Even supposedly dramatic moments are undercut by overacting and random “dramatic stings” where Kunle freezes for no clear reason. The young actors playing Kunle and his peers struggle with exaggerated delivery that no real teenager would use.
Technical Aspects
At almost two-and-a-half hours, the pacing is punishing. Flashbacks are presented in basic black-and-white and include irrelevant sequences the characters could not possibly recall (a lawyer typing alone, random dancing). Dream sequences nest inside flashbacks.

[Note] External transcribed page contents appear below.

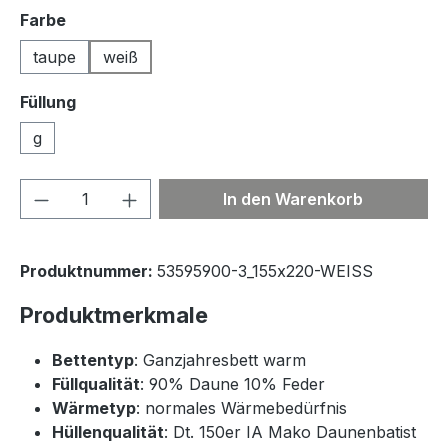
auswählen
Farbe
taupe
weiß
Füllung
g
Produkt Anzahl: Gib den gewünschten We
In den Warenkorb
Produktnummer:
53595900-3_155x220-WEISS
Produktmerkmale
Bettentyp
: Ganzjahresbett warm
Füllqualität
: 90% Daune 10% Feder
Wärmetyp
: normales Wärmebedürfnis
Hüllenqualität
: Dt. 150er IA Mako Daunenbatist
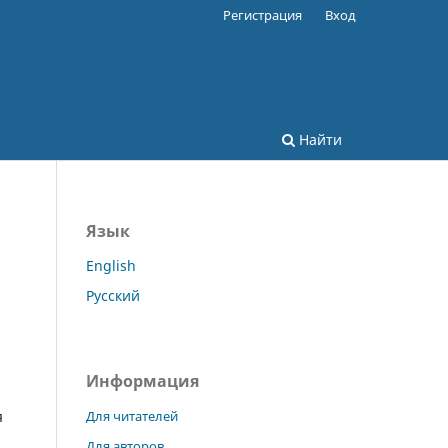
Регистрация
Вход
Найти
Язык
English
Русский
Информация
Для читателей
я
Для авторов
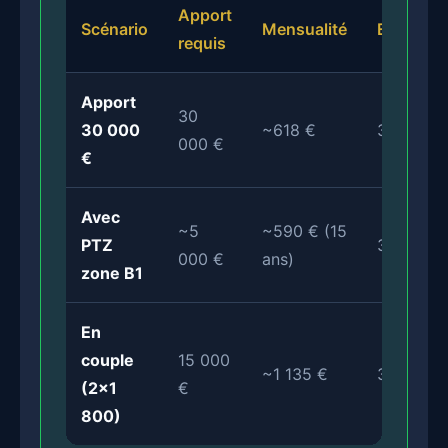
Apport
Scénario
Mensualité
Endette
requis
Apport
30
30 000
~618 €
34,3%
000 €
€
Avec
~5
~590 € (15
PTZ
32,8%
000 €
ans)
zone B1
En
couple
15 000
~1 135 €
31,5%
(2×1
€
800)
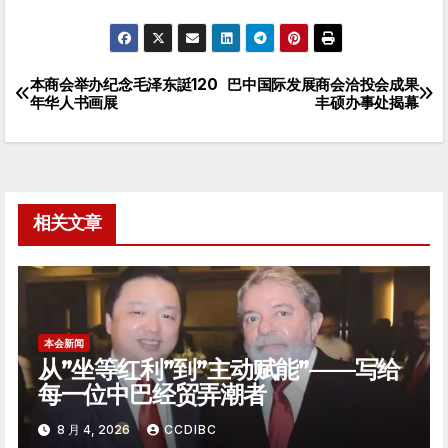
本商会举办纪念毛泽东誔120
巴中国际发展商会洽投会成果
文
年华人书画展
丰硕办事处揭幕
章
导
航
相关文章
本会新闻
从”坐等红利”到”主动赋能”——写给
每一位中巴经贸弄潮者
8 月 4, 2026
CCDIBC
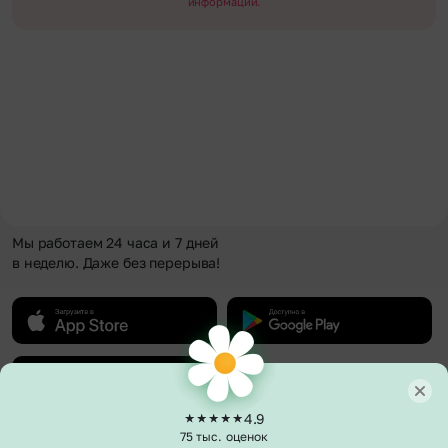
информации.
Мы работаем 24 часа и 7 дней
в неделю. Даже без перерыва!
4.9
75 тыс. оценок
О компании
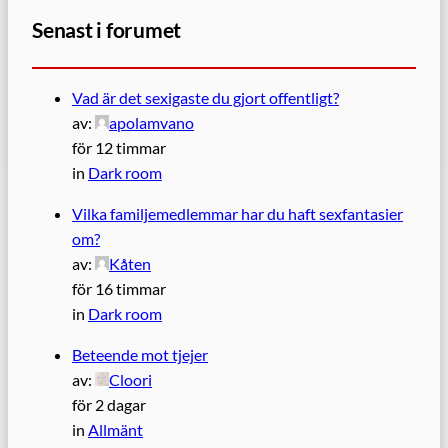
Senast i forumet
Vad är det sexigaste du gjort offentligt?
av:
apolamvano
för 12 timmar
in
Dark room
Vilka familjemedlemmar har du haft sexfantasier
om?
av:
Kåten
för 16 timmar
in
Dark room
Beteende mot tjejer
av:
Cloori
för 2 dagar
in
Allmänt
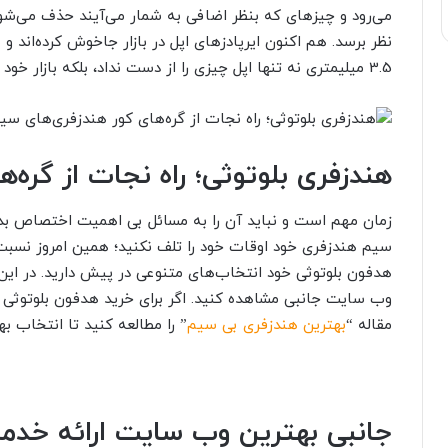
می‌رود و چیزهای که بنظر اضافی به شمار می‌آیند حذف می‌ش
نظر برسد. هم اکنون ایرپادزهای اپل در بازار جاخوش کرده‌اند و 
3.5 میلیمتری نه تنها اپل چیزی را از دست نداد، بلکه بازار خود را نیز گسترده تر کرد.
هندزفری بلوتوثی؛ راه نجات از گره‌ه
زمان مهم است و نباید آن را به مسائل بی اهمیت اختصاص بده
سیم هندزفری خود اوقات خود را تلف نکنید؛ همین امروز نسبت 
هدفون بلوتوثی خود انتخاب‌های متنوعی در پیش دارید. در این 
وب سایت جانبی مشاهده کنید. اگر برای خرید هدفون بلوتوثی 
مقاله “
بهترین هندزفری بی سیم
” را مطالعه کنید تا انتخاب ب
جانبی بهترین وب سایت ارائه خدما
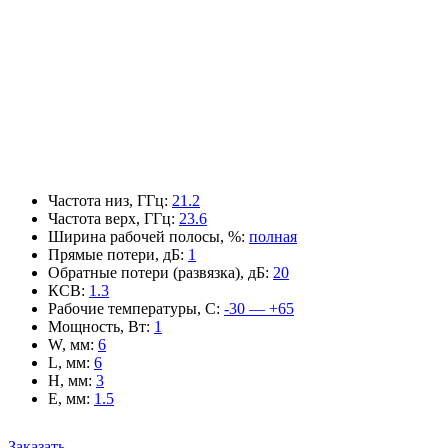
Частота низ, ГГц
:
21.2
Частота верх, ГГц
:
23.6
Ширина рабочей полосы, %
:
полная
Прямые потери, дБ
:
1
Обратные потери (развязка), дБ
:
20
КСВ
:
1.3
Рабочие температуры, С
:
-30 — +65
Мощность, Вт
:
1
W, мм
:
6
L, мм
:
6
H, мм
:
3
E, мм
:
1.5
Заказать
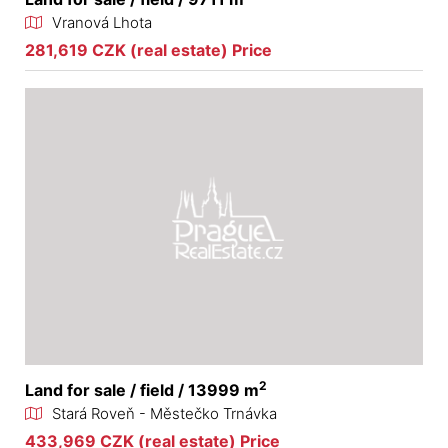
Vranová Lhota
281,619 CZK (real estate) Price
2
Land for sale / field / 13999 m
Stará Roveň - Městečko Trnávka
433,969 CZK (real estate) Price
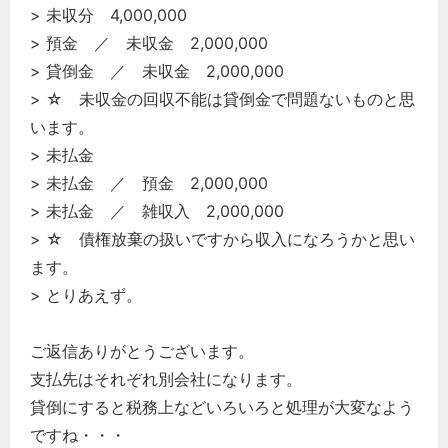
> 未収分 4,000,000
> 預金 ／ 未収金 2,000,000
> 貸倒金 ／ 未収金 2,000,000
> ☆ 未収金の回収不能は貸倒金で問題ないものと思
います。
> 未払金
> 未払金 ／ 預金 2,000,000
> 未払金 ／ 雑収入 2,000,000
> ☆ 債権放棄の扱いですから収入になろうかと思い
ます。
> とりあえず。
ご返信ありがとうございます。
支払先はそれぞれ別会社になります。
貸倒にすると税務上などいろいろと処理が大変なよう
ですね・・・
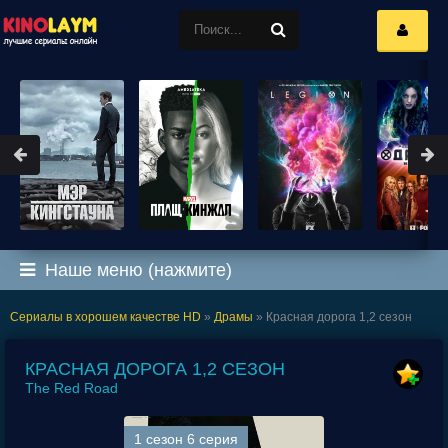
Наше меню (нажмите)
Сериалы в хорошем качестве HD
»
Драмы
» Красная дорога 1,2 сезон
КРАСНАЯ ДОРОГА 1,2 СЕЗОН
The Red Road
1 сезон 6 серия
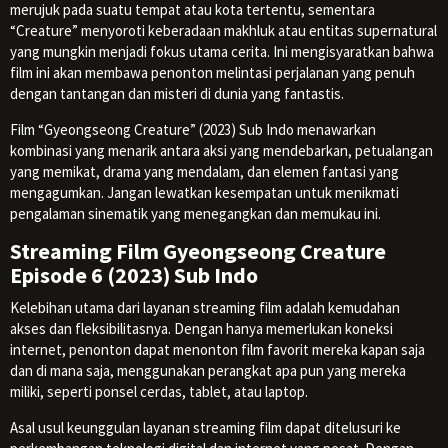
merujuk pada suatu tempat atau kota tertentu, sementara
“Creature” menyoroti keberadaan makhluk atau entitas supernatural
yang mungkin menjadi fokus utama cerita. Ini mengisyaratkan bahwa
film ini akan membawa penonton melintasi perjalanan yang penuh
dengan tantangan dan misteri di dunia yang fantastis.
Film “Gyeongseong Creature” (2023) Sub Indo menawarkan
kombinasi yang menarik antara aksi yang mendebarkan, petualangan
yang memikat, drama yang mendalam, dan elemen fantasi yang
mengagumkan. Jangan lewatkan kesempatan untuk menikmati
pengalaman sinematik yang menegangkan dan memukau ini.
Streaming Film Gyeongseong Creature
Episode 6 (2023) Sub Indo
Kelebihan utama dari layanan streaming film adalah kemudahan
akses dan fleksibilitasnya. Dengan hanya memerlukan koneksi
internet, penonton dapat menonton film favorit mereka kapan saja
dan di mana saja, menggunakan perangkat apa pun yang mereka
miliki, seperti ponsel cerdas, tablet, atau laptop.
Asal usul keunggulan layanan streaming film dapat ditelusuri ke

Transitions between Rotimi’s and Kunle’s timelines are abrupt, with no distinct visual language to separate generations.
Unnecessary shots abound: a lingering close-up of a foot stopping because a ghost says “stop,” random dramatic freezes accompanied by loud stings, prolonged children’s marching songs. The low budget is visible in every frame, from mismatched school uniforms to obvious adult actors playing teenagers who tower over real students used as extras.
Music occasionally tries to carry thematic weight with choruses about guidance and destiny, but it cannot rescue the sluggish pace. Every technical decision feels like first-draft filmmaking: unnecessary shots, inconsistent tone, and a final twist where Rotimi’s estranged wife returns the moment success arrives, a cheap, tacked-on flourish that adds nothing except irritation.
Final Thoughts
Son of Iron taps into a conversation every Nigerian family has had: whose dreams matter more, yours or your parents’? That emotional core is real and relatable.
A tighter script, honest casting, clearer visual storytelling, and a braver stance on personal agency could have turned it into something meaningful. Instead, technical clumsiness, bloated runtime, and a final message that essentially punishes ambition leave it feeling regressive and exhausting
Verdict
Son of Iron will speak to viewers who recognise the family arguments and can overlook amateur execution.
Most will find the pacing, acting, and unclear conclusion more tiring than rewarding.